> WHAT IS BEING ASKED: For every line in the data below that contains "text", copy the line.

> RECORDS SHOWN:
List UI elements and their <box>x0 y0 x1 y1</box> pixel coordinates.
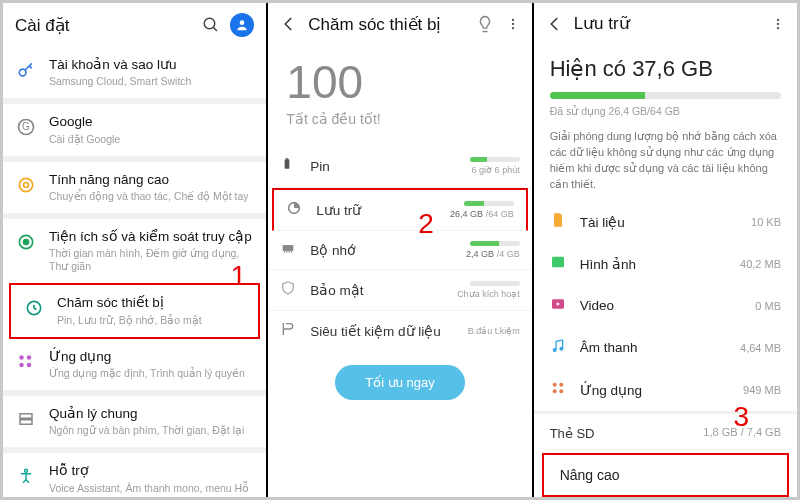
item-general[interactable]: Quản lý chungNgôn ngữ và bàn phím, Thời … <box>3 396 266 447</box>
svg-rect-16 <box>20 420 32 425</box>
step-marker: 2 <box>418 208 434 240</box>
item-accessibility[interactable]: Hỗ trợVoice Assistant, Âm thanh mono, me… <box>3 453 266 497</box>
item-title: Tài khoản và sao lưu <box>49 57 254 73</box>
item-sub: Pin, Lưu trữ, Bộ nhớ, Bảo mật <box>57 314 246 327</box>
row-memory[interactable]: Bộ nhớ 2,4 GB /4 GB <box>268 231 531 270</box>
device-care-panel: Chăm sóc thiết bị 100 Tất cả đều tốt! 2 … <box>268 3 533 497</box>
storage-bar <box>550 92 781 99</box>
audio-icon <box>550 338 568 358</box>
svg-rect-32 <box>552 256 564 267</box>
item-title: Hỗ trợ <box>49 463 254 479</box>
item-digital-wellbeing[interactable]: Tiện ích số và kiểm soát truy cậpThời gi… <box>3 219 266 283</box>
row-label: Bộ nhớ <box>310 242 454 258</box>
wellbeing-icon <box>15 231 37 253</box>
item-device-care[interactable]: Chăm sóc thiết bịPin, Lưu trữ, Bộ nhớ, B… <box>9 283 260 338</box>
item-apps[interactable]: Ứng dụngỨng dụng mặc định, Trình quản lý… <box>3 339 266 390</box>
item-title: Ứng dụng <box>49 349 254 365</box>
page-title: Chăm sóc thiết bị <box>308 14 463 35</box>
storage-summary: Hiện có 37,6 GB Đã sử dụng 26,4 GB/64 GB <box>534 44 797 125</box>
key-icon <box>15 59 37 81</box>
svg-rect-21 <box>285 159 290 168</box>
item-sub: Cài đặt Google <box>49 133 254 146</box>
header: Chăm sóc thiết bị <box>268 3 531 45</box>
item-sub: Ứng dụng mặc định, Trình quản lý quyền <box>49 367 254 380</box>
row-battery[interactable]: Pin 6 giờ 6 phút <box>268 145 531 188</box>
svg-point-12 <box>27 355 32 360</box>
accessibility-icon <box>15 465 37 487</box>
advanced-icon <box>15 174 37 196</box>
general-icon <box>15 408 37 430</box>
cat-video[interactable]: Video0 MB <box>534 285 797 327</box>
item-sub: Voice Assistant, Âm thanh mono, menu Hỗ … <box>49 482 254 498</box>
svg-point-36 <box>552 382 556 386</box>
cat-apps[interactable]: Ứng dụng949 MB <box>534 369 797 411</box>
row-label: Bảo mật <box>310 282 445 298</box>
back-icon[interactable] <box>546 15 564 33</box>
document-icon <box>550 212 568 232</box>
svg-point-30 <box>777 22 779 24</box>
shield-icon <box>280 280 298 300</box>
svg-point-2 <box>240 20 245 25</box>
svg-point-31 <box>777 26 779 28</box>
cat-images[interactable]: Hình ảnh40,2 MB <box>534 243 797 285</box>
sd-card-row[interactable]: Thẻ SD 1,8 GB / 7,4 GB <box>534 414 797 449</box>
back-icon[interactable] <box>280 15 298 33</box>
item-advanced-features[interactable]: Tính năng nâng caoChuyển động và thao tá… <box>3 162 266 213</box>
svg-point-14 <box>27 362 32 367</box>
more-icon[interactable] <box>506 15 520 33</box>
svg-point-34 <box>553 348 556 351</box>
optimize-button[interactable]: Tối ưu ngay <box>335 365 464 400</box>
svg-rect-22 <box>286 158 288 159</box>
device-care-icon <box>23 297 45 319</box>
row-meta: B.đầu t.kiệm <box>468 326 520 336</box>
row-meta: 6 giờ 6 phút <box>472 165 520 175</box>
svg-rect-26 <box>287 251 288 253</box>
svg-rect-24 <box>283 245 294 251</box>
sd-label: Thẻ SD <box>550 426 595 441</box>
row-storage[interactable]: Lưu trữ 26,4 GB /64 GB <box>272 188 527 231</box>
score-sub: Tất cả đều tốt! <box>286 111 513 127</box>
svg-line-1 <box>214 27 218 31</box>
apps-icon <box>550 380 568 400</box>
row-data-saver[interactable]: Siêu tiết kiệm dữ liệu B.đầu t.kiệm <box>268 311 531 351</box>
row-label: Pin <box>310 159 457 174</box>
svg-rect-15 <box>20 414 32 419</box>
item-title: Quản lý chung <box>49 406 254 422</box>
item-title: Chăm sóc thiết bị <box>57 295 246 311</box>
item-title: Tính năng nâng cao <box>49 172 254 188</box>
svg-point-13 <box>19 362 24 367</box>
used-storage: Đã sử dụng 26,4 GB/64 GB <box>550 105 781 117</box>
apps-icon <box>15 351 37 373</box>
video-icon <box>550 296 568 316</box>
svg-rect-27 <box>289 251 290 253</box>
more-icon[interactable] <box>771 15 785 33</box>
svg-text:G: G <box>22 122 30 133</box>
storage-icon <box>286 200 304 220</box>
cat-audio[interactable]: Âm thanh4,64 MB <box>534 327 797 369</box>
data-saver-icon <box>280 321 298 341</box>
item-sub: Thời gian màn hình, Đếm giờ ứng dụng, Th… <box>49 247 254 273</box>
advanced-row[interactable]: Nâng cao <box>542 453 789 497</box>
storage-panel: Lưu trữ Hiện có 37,6 GB Đã sử dụng 26,4 … <box>534 3 797 497</box>
svg-point-39 <box>559 389 563 393</box>
cat-documents[interactable]: Tài liệu10 KB <box>534 201 797 243</box>
svg-point-6 <box>19 178 32 191</box>
tips-icon[interactable] <box>474 13 496 35</box>
svg-point-0 <box>205 18 216 29</box>
svg-point-38 <box>552 389 556 393</box>
page-title: Lưu trữ <box>574 13 761 34</box>
search-icon[interactable] <box>202 16 220 34</box>
category-list: Tài liệu10 KB Hình ảnh40,2 MB Video0 MB … <box>534 201 797 411</box>
item-title: Google <box>49 114 254 130</box>
storage-desc: Giải phóng dung lượng bộ nhớ bằng cách x… <box>534 125 797 201</box>
item-google[interactable]: G GoogleCài đặt Google <box>3 104 266 155</box>
row-meta: Chưa kích hoạt <box>457 289 520 299</box>
item-accounts[interactable]: Tài khoản và sao lưuSamsung Cloud, Smart… <box>3 47 266 98</box>
row-security[interactable]: Bảo mật Chưa kích hoạt <box>268 270 531 311</box>
svg-rect-28 <box>291 251 292 253</box>
available-storage: Hiện có 37,6 GB <box>550 56 781 82</box>
step-marker: 3 <box>733 401 749 433</box>
item-sub: Samsung Cloud, Smart Switch <box>49 75 254 88</box>
profile-avatar[interactable] <box>230 13 254 37</box>
care-list: Pin 6 giờ 6 phút Lưu trữ 26,4 GB /64 GB … <box>268 145 531 351</box>
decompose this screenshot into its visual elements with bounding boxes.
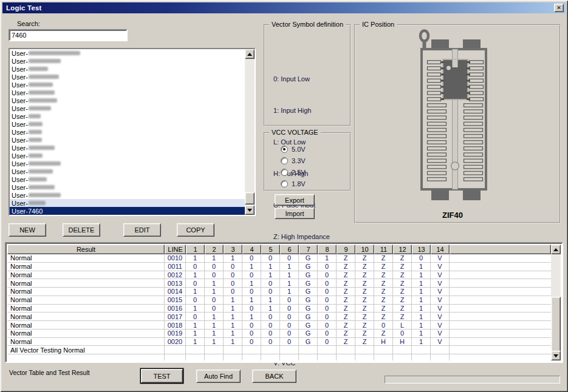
column-header[interactable]: 1 bbox=[186, 245, 205, 254]
line-cell: 0011 bbox=[165, 263, 186, 271]
blurred-text bbox=[29, 122, 43, 126]
column-header[interactable]: 12 bbox=[393, 245, 412, 254]
list-item[interactable]: User- bbox=[10, 89, 245, 96]
list-item[interactable]: User- bbox=[10, 73, 245, 81]
column-header[interactable]: LINE bbox=[165, 245, 186, 254]
list-item[interactable]: User- bbox=[10, 199, 245, 207]
vector-cell: 0 bbox=[318, 279, 337, 288]
vector-cell: V bbox=[431, 254, 450, 263]
window-title: Logic Test bbox=[6, 4, 42, 12]
table-row[interactable]: Normal 0010 1 1 1 0 0 0 G 1 Z Z Z Z bbox=[7, 254, 551, 263]
list-scrollbar[interactable] bbox=[245, 49, 255, 215]
radio-button-icon[interactable] bbox=[281, 169, 288, 176]
list-item[interactable]: User- bbox=[10, 160, 245, 167]
table-row[interactable]: Normal 0018 1 1 1 0 0 0 G 0 Z Z 0 L bbox=[7, 321, 551, 329]
close-button[interactable]: ✕ bbox=[554, 4, 564, 12]
radio-button-icon[interactable] bbox=[281, 157, 288, 164]
radio-button-icon[interactable] bbox=[281, 146, 288, 153]
column-header[interactable]: 5 bbox=[261, 245, 280, 254]
vector-cell: 1 bbox=[261, 271, 280, 280]
delete-button[interactable]: DELETE bbox=[63, 223, 100, 237]
column-header[interactable]: 8 bbox=[318, 245, 337, 254]
scroll-up-button[interactable] bbox=[551, 245, 561, 254]
vector-cell: G bbox=[299, 296, 318, 305]
table-row[interactable]: Normal 0020 1 1 1 0 0 0 G 0 Z Z H H bbox=[7, 338, 551, 346]
back-button[interactable]: BACK bbox=[252, 370, 296, 383]
column-header[interactable]: Result bbox=[7, 245, 165, 254]
vector-cell: 1 bbox=[205, 313, 224, 321]
list-item[interactable]: User- bbox=[10, 144, 245, 152]
new-button[interactable]: NEW bbox=[9, 223, 46, 237]
export-button[interactable]: Export bbox=[275, 194, 315, 206]
auto-find-button[interactable]: Auto Find bbox=[196, 370, 241, 383]
vector-cell: 1 bbox=[280, 279, 299, 288]
scroll-thumb[interactable] bbox=[245, 192, 255, 204]
list-item-selected[interactable]: User-7460 bbox=[10, 207, 245, 215]
column-header[interactable] bbox=[450, 245, 551, 254]
list-item[interactable]: User- bbox=[10, 136, 245, 144]
table-row[interactable]: Normal 0017 0 1 1 1 0 0 G 0 Z Z Z Z bbox=[7, 313, 551, 321]
table-row[interactable]: All Vector Testing Normal bbox=[7, 346, 551, 354]
column-header[interactable]: 3 bbox=[224, 245, 242, 254]
list-item[interactable]: User- bbox=[10, 152, 245, 160]
test-button[interactable]: TEST bbox=[141, 369, 183, 383]
search-label: Search: bbox=[17, 20, 40, 27]
list-item[interactable]: User- bbox=[10, 96, 245, 104]
table-row[interactable]: Normal 0015 0 0 1 1 1 0 G 0 Z Z Z Z bbox=[7, 296, 551, 305]
user-list[interactable]: User- User- User- User- bbox=[9, 48, 256, 216]
import-button[interactable]: Import bbox=[275, 208, 315, 219]
table-row[interactable]: Normal 0019 1 1 1 0 0 0 G 0 Z Z Z 0 bbox=[7, 329, 551, 338]
up-arrow-icon bbox=[553, 248, 558, 251]
column-header[interactable]: 13 bbox=[412, 245, 431, 254]
vector-cell bbox=[261, 354, 280, 360]
vector-cell: G bbox=[299, 254, 318, 263]
table-row[interactable]: Normal 0011 0 0 0 1 1 1 G 0 Z Z Z Z bbox=[7, 263, 551, 271]
radio-button-icon[interactable] bbox=[281, 180, 288, 188]
list-item[interactable]: User- bbox=[10, 57, 245, 65]
column-header[interactable]: 9 bbox=[337, 245, 355, 254]
list-item[interactable]: User- bbox=[10, 183, 245, 191]
scroll-down-button[interactable] bbox=[245, 205, 255, 215]
vcc-option[interactable]: 2.5V bbox=[281, 166, 350, 178]
table-row[interactable]: Normal 0012 1 0 0 0 1 1 G 0 Z Z Z Z bbox=[7, 271, 551, 280]
list-item[interactable]: User- bbox=[10, 49, 245, 57]
table-row[interactable] bbox=[7, 354, 551, 360]
list-item[interactable]: User- bbox=[10, 81, 245, 89]
search-input[interactable] bbox=[9, 29, 128, 41]
list-item[interactable]: User- bbox=[10, 65, 245, 73]
table-row[interactable]: Normal 0013 0 1 0 1 0 1 G 0 Z Z Z Z bbox=[7, 279, 551, 288]
vcc-option[interactable]: 5.0V bbox=[281, 143, 350, 155]
edit-button[interactable]: EDIT bbox=[123, 223, 161, 237]
list-item-prefix: User- bbox=[12, 89, 28, 96]
table-row[interactable]: Normal 0014 1 1 0 0 0 1 G 0 Z Z Z Z bbox=[7, 288, 551, 296]
list-item[interactable]: User- bbox=[10, 120, 245, 128]
column-header[interactable]: 11 bbox=[374, 245, 393, 254]
vector-cell: Z bbox=[337, 254, 355, 263]
column-header[interactable]: 7 bbox=[299, 245, 318, 254]
line-cell: 0018 bbox=[165, 321, 186, 329]
scroll-thumb[interactable] bbox=[551, 297, 561, 353]
vector-cell: G bbox=[299, 321, 318, 329]
vcc-option[interactable]: 3.3V bbox=[281, 155, 350, 166]
vcc-voltage-legend: VCC VOLTAGE bbox=[269, 129, 321, 136]
scroll-down-button[interactable] bbox=[551, 351, 561, 360]
scroll-up-button[interactable] bbox=[245, 49, 255, 59]
copy-button[interactable]: COPY bbox=[177, 223, 214, 237]
column-header[interactable]: 10 bbox=[355, 245, 374, 254]
column-header[interactable]: 6 bbox=[280, 245, 299, 254]
vector-cell: 1 bbox=[280, 288, 299, 296]
vcc-option[interactable]: 1.8V bbox=[281, 178, 350, 189]
table-scrollbar[interactable] bbox=[551, 245, 561, 360]
vector-cell bbox=[318, 346, 337, 354]
list-item[interactable]: User- bbox=[10, 175, 245, 183]
list-item[interactable]: User- bbox=[10, 167, 245, 175]
column-header[interactable]: 2 bbox=[205, 245, 224, 254]
list-item[interactable]: User- bbox=[10, 112, 245, 120]
column-header[interactable]: 4 bbox=[242, 245, 261, 254]
column-header[interactable]: 14 bbox=[431, 245, 450, 254]
list-item[interactable]: User- bbox=[10, 191, 245, 199]
table-row[interactable]: Normal 0016 1 0 1 0 1 0 G 0 Z Z Z Z bbox=[7, 305, 551, 313]
list-item[interactable]: User- bbox=[10, 104, 245, 112]
title-bar[interactable]: Logic Test ✕ bbox=[2, 2, 566, 13]
list-item[interactable]: User- bbox=[10, 128, 245, 136]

> ANSWER TO THIS PROBLEM:
svg-text:G: G <box>22 122 30 133</box>
blurred-text bbox=[29, 122, 43, 126]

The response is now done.